Mestrelab Research presents SCI-DATA, a platform that accelerates health research through the advanced analysis of scientific data

The project is developing a platform capable of unifying, standardising and processing large volumes of scientific data, facilitating interoperability
It helps accelerate research processes, optimise analyses and reduce the time required to develop new treatments
Mestrelab Research presented the results of the SCI-DATA project on Thursday. The initiative focuses on developing an advanced and scalable technological solution for managing, processing and standardising large volumes of scientific data from multiple sources, with a particular emphasis on research in healthcare, pharmaceuticals, chemistry and the life sciences. Its aim is to address one of the major challenges currently facing these sectors: the difficulty of integrating and harnessing complex, heterogeneous scientific data, which in many cases remains fragmented or insufficiently interoperable, limiting its use in research and development.

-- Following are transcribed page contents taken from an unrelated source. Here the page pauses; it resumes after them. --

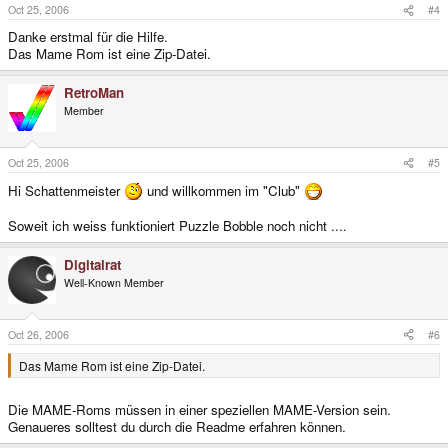
Oct 25, 2006
#4
Danke erstmal für die Hilfe.
Das Mame Rom ist eine Zip-Datei.
RetroMan
Member
Oct 25, 2006
#5
Hi Schattenmeister
und willkommen im "Club"
Soweit ich weiss funktioniert Puzzle Bobble noch nicht ....
Digitalrat
Well-Known Member
Oct 26, 2006
#6
Das Mame Rom ist eine Zip-Datei.
Die MAME-Roms müssen in einer speziellen MAME-Version sein.
Genaueres solltest du durch die Readme erfahren können.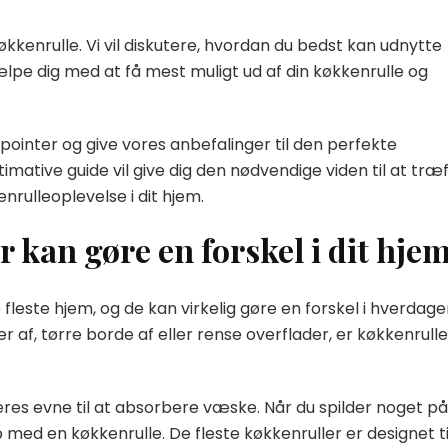
af køkkenrulle. Vi vil diskutere, hvordan du bedst kan udnytte
jælpe dig med at få mest muligt ud af din køkkenrulle og
 pointer og give vores anbefalinger til den perfekte
ltimative guide vil give dig den nødvendige viden til at træ
rulleoplevelse i dit hjem.
 kan gøre en forskel i dit hje
fleste hjem, og de kan virkelig gøre en forskel i hverdage
af, tørre borde af eller rense overflader, er køkkenrulle
eres evne til at absorbere væske. Når du spilder noget på
op med en køkkenrulle. De fleste køkkenruller er designet ti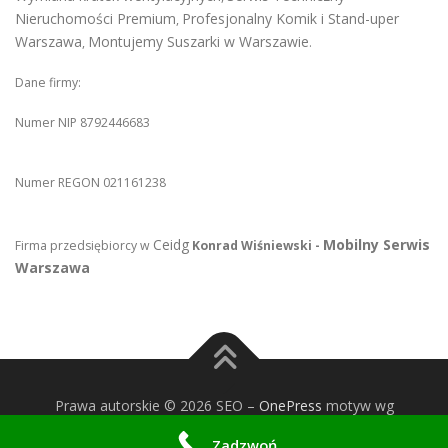
Nieruchomości Premium
Profesjonalny Komik i Stand-uper
,
Warszawa
Montujemy Suszarki w Warszawie
,
.
Dane firmy:
Numer NIP 8792446683
Numer REGON 021161238
Ceidg
Mobilny Serwis
Firma przedsiębiorcy w
Konrad Wiśniewski -
Warszawa
Prawa autorskie © 2026 SEO
–
OnePress
motyw wg
FameThemes
Zadzwoń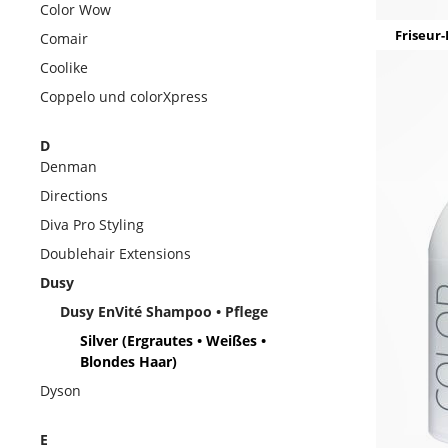
Color Wow
Friseur-
Comair
Coolike
Coppelo und colorXpress
D
Denman
Directions
Diva Pro Styling
Doublehair Extensions
Dusy
Dusy EnVité Shampoo • Pflege
Silver (Ergrautes • Weißes •
Blondes Haar)
Dyson
E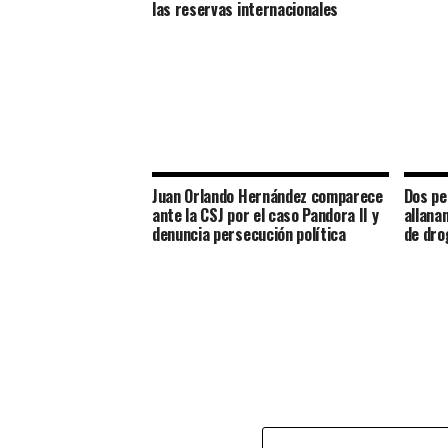
las reservas internacionales
Juan Orlando Hernández comparece
Dos pe
ante la CSJ por el caso Pandora II y
allana
denuncia persecución política
de dro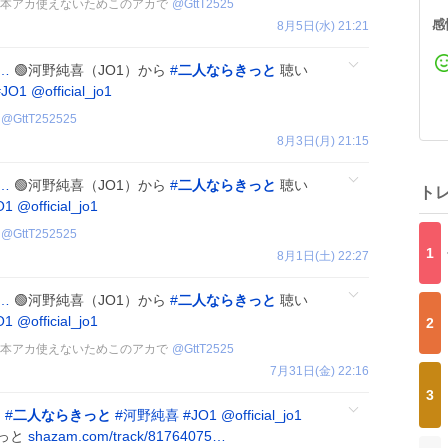
🩵 本アカ使えないためこのアカで
@
GttT2525
感
8月5日(水) 21:21
c…
🟢河野純喜（JO1）から
#
二人ならきっと
聴い
#
JO1
@official_jo1
@
GttT252525
8月3日(月) 21:15
c…
🟢河野純喜（JO1）から
#
二人ならきっと
聴い
ト
O1
@official_jo1
@
GttT252525
1
8月1日(土) 22:27
c…
🟢河野純喜（JO1）から
#
二人ならきっと
聴い
O1
@official_jo1
2
🩵 本アカ使えないためこのアカで
@
GttT2525
7月31日(金) 22:16
3
✨
#
二人ならきっと
#
河野純喜
#
JO1
@official_jo1
きっと
shazam.com/track/81764075…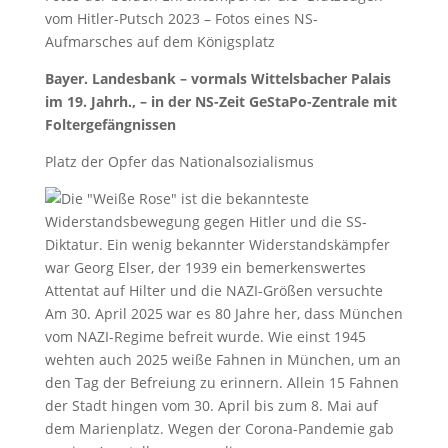
vom Hitler-Putsch 2023 – Fotos eines NS-
Aufmarsches auf dem Königsplatz
Bayer. Landesbank – vormals Wittelsbacher Palais
im 19. Jahrh., – in der NS-Zeit GeStaPo-Zentrale mit
Foltergefängnissen
Platz der Opfer das Nationalsozialismus
Am 30. April 2025 war es 80 Jahre her, dass München
vom NAZI-Regime befreit wurde. Wie einst 1945
wehten auch 2025 weiße Fahnen in München, um an
den Tag der Befreiung zu erinnern. Allein 15 Fahnen
der Stadt hingen vom 30. April bis zum 8. Mai auf
dem Marienplatz. Wegen der Corona-Pandemie gab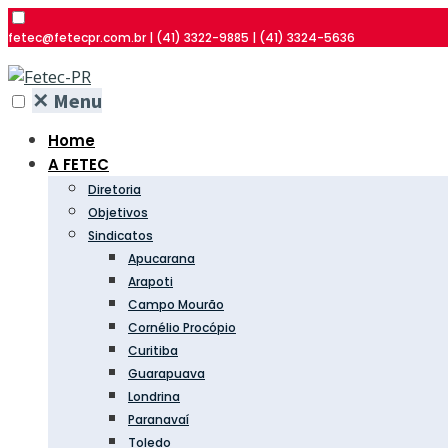
fetec@fetecpr.com.br | (41) 3322-9885 | (41) 3324-5636
✕
Menu
Home
A FETEC
Diretoria
Objetivos
Sindicatos
Apucarana
Arapoti
Campo Mourão
Cornélio Procópio
Curitiba
Guarapuava
Londrina
Paranavaí
Toledo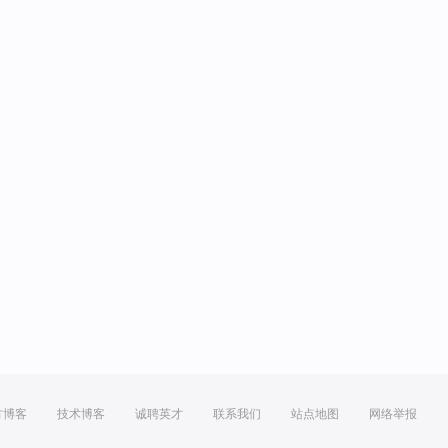
方博客
技术博客
诚聘英才
联系我们
站点地图
网络举报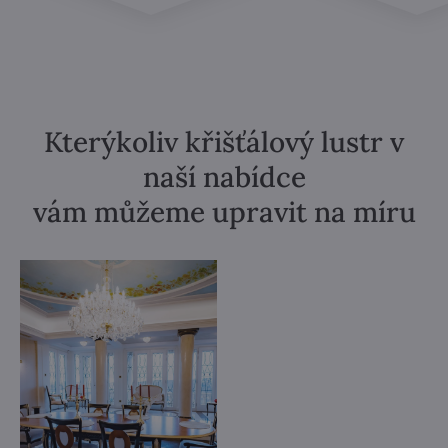
Kterýkoliv křišťálový lustr v
naší nabídce
vám můžeme upravit na míru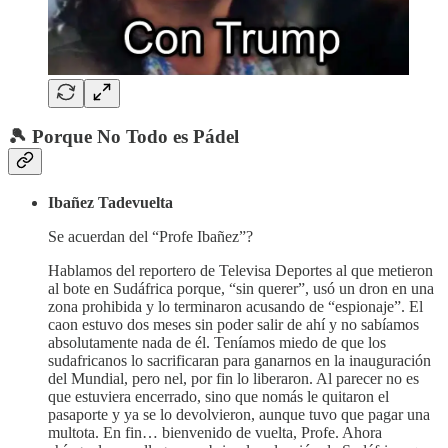
🎾 Porque No Todo es Pádel
Ibañez Tadevuelta
Se acuerdan del “Profe Ibañez”?
Hablamos del reportero de Televisa Deportes al que metieron
al bote en Sudáfrica porque, “sin querer”, usó un dron en una
zona prohibida y lo terminaron acusando de “espionaje”. El
caon estuvo dos meses sin poder salir de ahí y no sabíamos
absolutamente nada de él. Teníamos miedo de que los
sudafricanos lo sacrificaran para ganarnos en la inauguración
del Mundial, pero nel, por fin lo liberaron. Al parecer no es
que estuviera encerrado, sino que nomás le quitaron el
pasaporte y ya se lo devolvieron, aunque tuvo que pagar una
multota. En fin… bienvenido de vuelta, Profe. Ahora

The SCI-DATA project has enabled the development of a technology platform capable of unifying, processing and automating large volumes of scientific data generated by different sources and analytical technologies used in laboratory environments. These include widely used research techniques such as nuclear magnetic resonance (NMR), mass spectrometry (LC/GC-MS) and various forms of spectroscopy, which are fundamental to chemical, pharmaceutical and biomedical analysis.

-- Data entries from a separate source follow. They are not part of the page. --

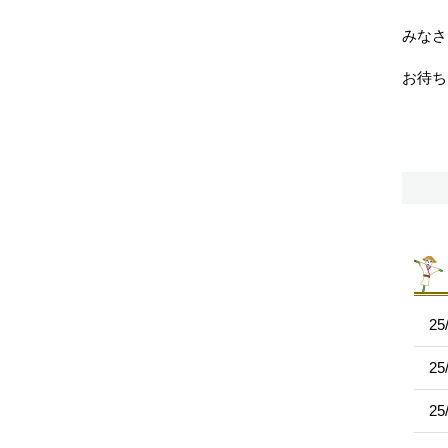
みなさ
お待ち
25
25
25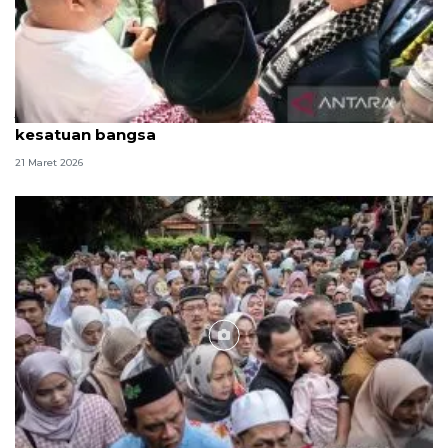
JK: Idul Fitri momentum perkuat persatuan dan
kesatuan bangsa
21 Maret 2026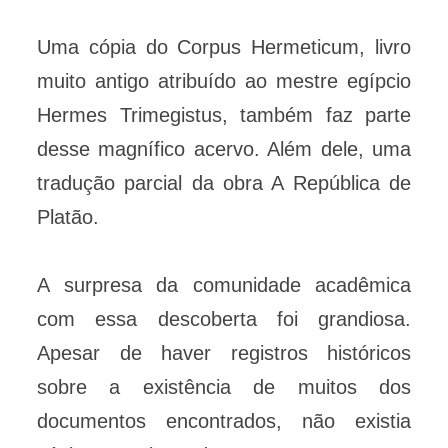
Uma cópia do Corpus Hermeticum, livro
muito antigo atribuído ao mestre egípcio
Hermes Trimegistus, também faz parte
desse magnífico acervo. Além dele, uma
tradução parcial da obra A República de
Platão.
A surpresa da comunidade acadêmica
com essa descoberta foi grandiosa.
Apesar de haver registros históricos
sobre a existência de muitos dos
documentos encontrados, não existia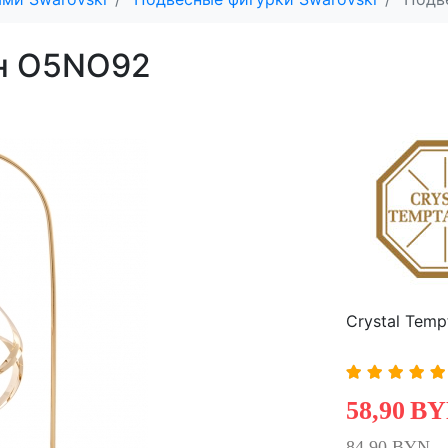
н O5NO92
Crystal Temp
58,90
BY
84,90 BYN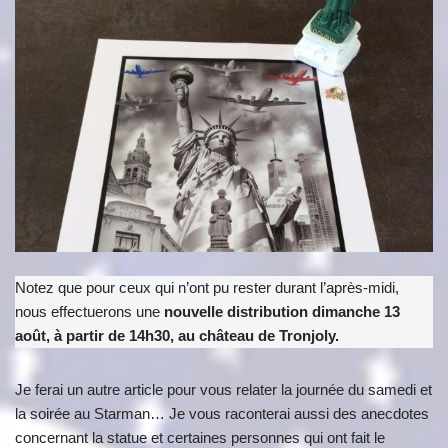
Notez que pour ceux qui n’ont pu rester durant l’après-midi,
nous effectuerons une
nouvelle distribution dimanche 13
août, à partir de 14h30, au château de Tronjoly.
Je ferai un autre article pour vous relater la journée du samedi et
la soirée au Starman… Je vous raconterai aussi des anecdotes
concernant la statue et certaines personnes qui ont fait le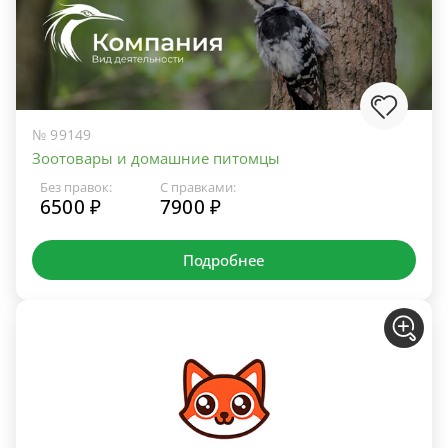
№ 99149
Зоотовары и домашние питомцы
Без правок:
С правками:
6500 ₽
7900 ₽
Подробнее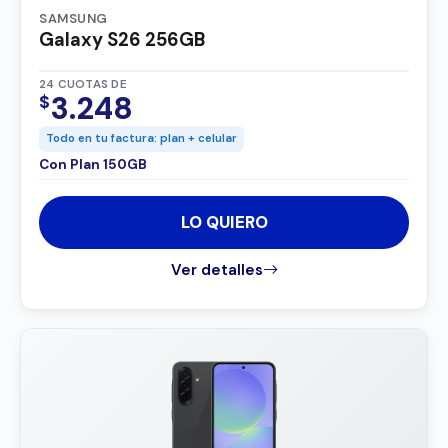
SAMSUNG
Galaxy S26 256GB
24 CUOTAS DE
3.248
$
Todo en tu factura: plan + celular
Con Plan 150GB
LO QUIERO
Ver detalles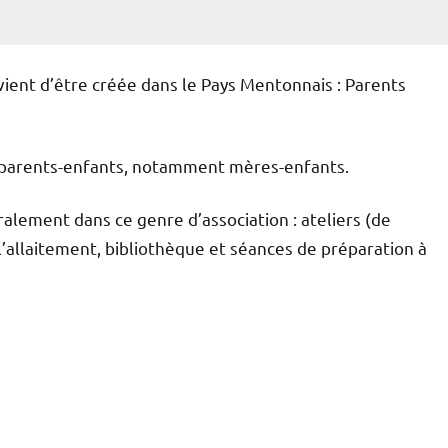
ient d’être créée dans le Pays Mentonnais : Parents
ns parents-enfants, notamment mères-enfants.
ralement dans ce genre d’association : ateliers (de
’allaitement, bibliothèque et séances de préparation à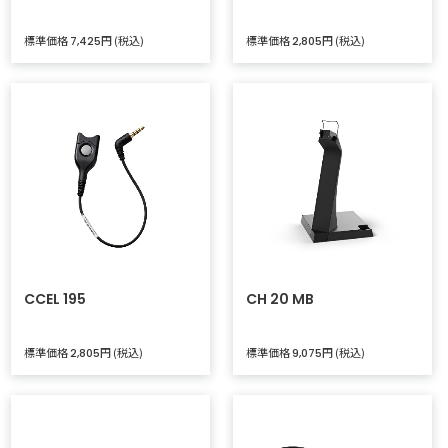
標準価格
円 (税込)
標準価格
円 (税込)
7,425
2,805
CCEL 195
CH 20 MB
標準価格
円 (税込)
標準価格
円 (税込)
2,805
9,075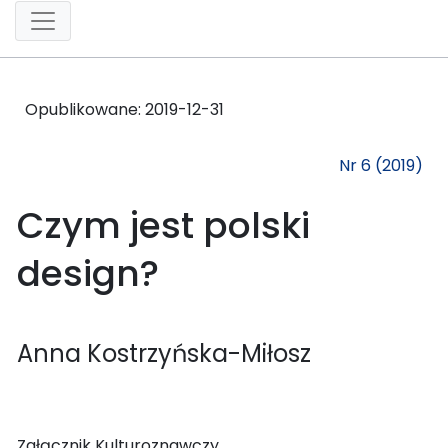
Opublikowane:
2019-12-31
Nr 6 (2019)
Czym jest polski
design?
Anna Kostrzyńska-Miłosz
Załącznik Kulturoznawczy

The presentation of the project results took place on Thursday at the Mestrelab Research Centre (CIM) in Santiago de Compostela. It brought together representatives of the organisations involved in the project, including Felipe Seoane, Software Development Director at Mestrelab; Agustín Barba, Software Development Director at SciY; Alejo Santolino, Data Legal Framework and Business Analysis Coordinator for the OneHealth Dataspace project at the Galician Supercomputing Centre (CESGA); Jorge Amor, Head of Data & AI Infrastructure at Gradiant; María Silveira, Innovation Project Manager at BIOGA; and Lucía Castro, Managing Director of DATAlife.

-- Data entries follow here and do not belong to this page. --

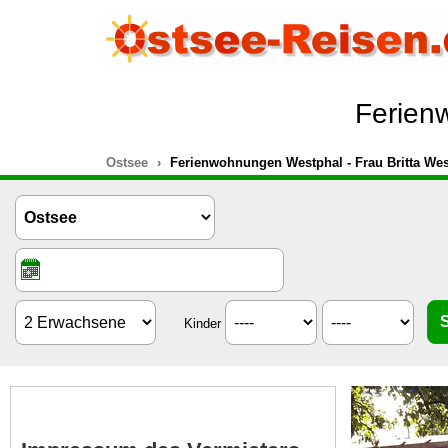
Ferien
Ostsee
Ferienwohnungen Westphal - Frau Britta Wes
Kinder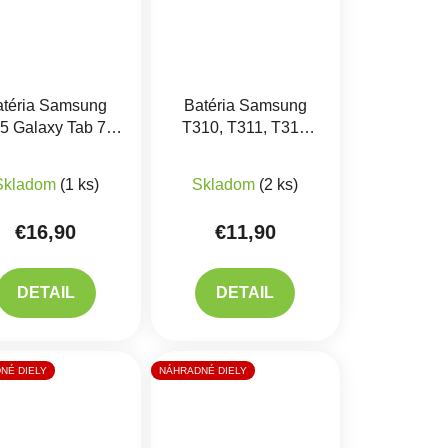
atéria Samsung
Batéria Samsung
5 Galaxy Tab 7.0
T310, T311, T315
A 2016 - EB-
Galaxy TAB 3 8" -
Priemerné hodnotenie produkt
BT280ABE
T4450E
Skladom
(1 ks)
Skladom
(2 ks)
€16,90
€11,90
DETAIL
DETAIL
NÉ DIELY
NÁHRADNÉ DIELY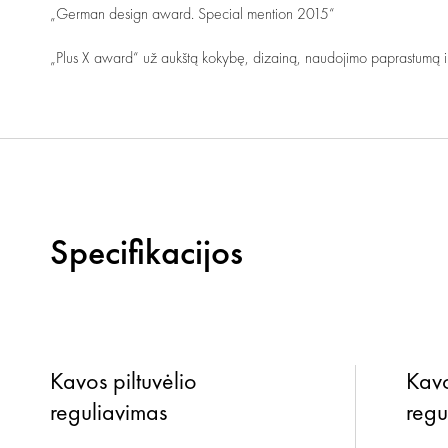
„German design award. Special mention 2015“
„Plus X award“ už aukštą kokybę, dizainą, naudojimo paprastumą i
Specifikacijos
Kavos piltuvėlio
Kavo
reguliavimas
regu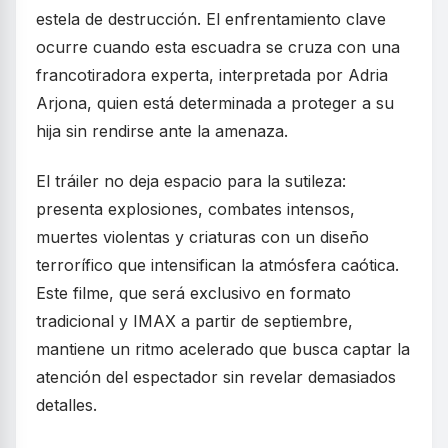
estela de destrucción. El enfrentamiento clave
ocurre cuando esta escuadra se cruza con una
francotiradora experta, interpretada por Adria
Arjona, quien está determinada a proteger a su
hija sin rendirse ante la amenaza.
El tráiler no deja espacio para la sutileza:
presenta explosiones, combates intensos,
muertes violentas y criaturas con un diseño
terrorífico que intensifican la atmósfera caótica.
Este filme, que será exclusivo en formato
tradicional y IMAX a partir de septiembre,
mantiene un ritmo acelerado que busca captar la
atención del espectador sin revelar demasiados
detalles.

The challenge of spectral data in laboratory environments
One of the project’s main areas of focus has been the processing of spectral data in the pharmaceutical industry, a type of scientific information characterised by its high degree of complexity, volume and diversity of formats.
This data, which is commonly generated in laboratory environments, usually comes from a range of analytical technologies and is stored in heterogeneous formats, making it difficult to integrate, compare and reuse. SCI-DATA addresses this challenge through standardisation processes that transform this information into structured data ready to be used in research environments. As Felipe Seoane of Mestrelab explained: “The challenge was to enable data to be exported into other formats and to ensure that, during this export process, a schema was in place to support its interoperability and reusability.”
The technical solution developed therefore includes the automation of processes such as reading, analysing and converting obsolete formats. It has also been designed in accordance with the FAIR principles — Findable, Accessible, Interoperable and Reusable — helping to ensure that scientific data can be used efficiently across different environments and by different organisations.
This approach contributes to improving data interoperability and advancing towards more connected data ecosystems, in which research can draw on integrated data sources rather than isolated systems.
A strategic project for the digitalisation of science
The project is aligned with European strategies for the digital transformation of strategic sectors, which aim to foster the creation of data spaces, facilitate federated data sharing and strengthen scientific and industrial competitiveness. Alejo Santolino of CESGA summed up this objective with a key idea: “Isolated data describes the past, but when we connect it, we create the future.”
SCI-DATA has been developed in collaboration with CESGA, the organisation behind the One Health DATAlife Multisectoral Data Space Demonstrator, and with the involvement of other academic, industrial and technology organisations, including Gradiant, Optimal and BIOGA.
The project has also received funding from the Spanish Ministry for Digital Transformation and Public Administration under the Recovery, Transformation and Resilience Plan — funded by the European Union through NextGenerationEU — as part of the 2024 call for grants in the field of digitalisation, aimed at supporting the digital transformation of strategic productive sectors through the development of technological products and services for data spaces.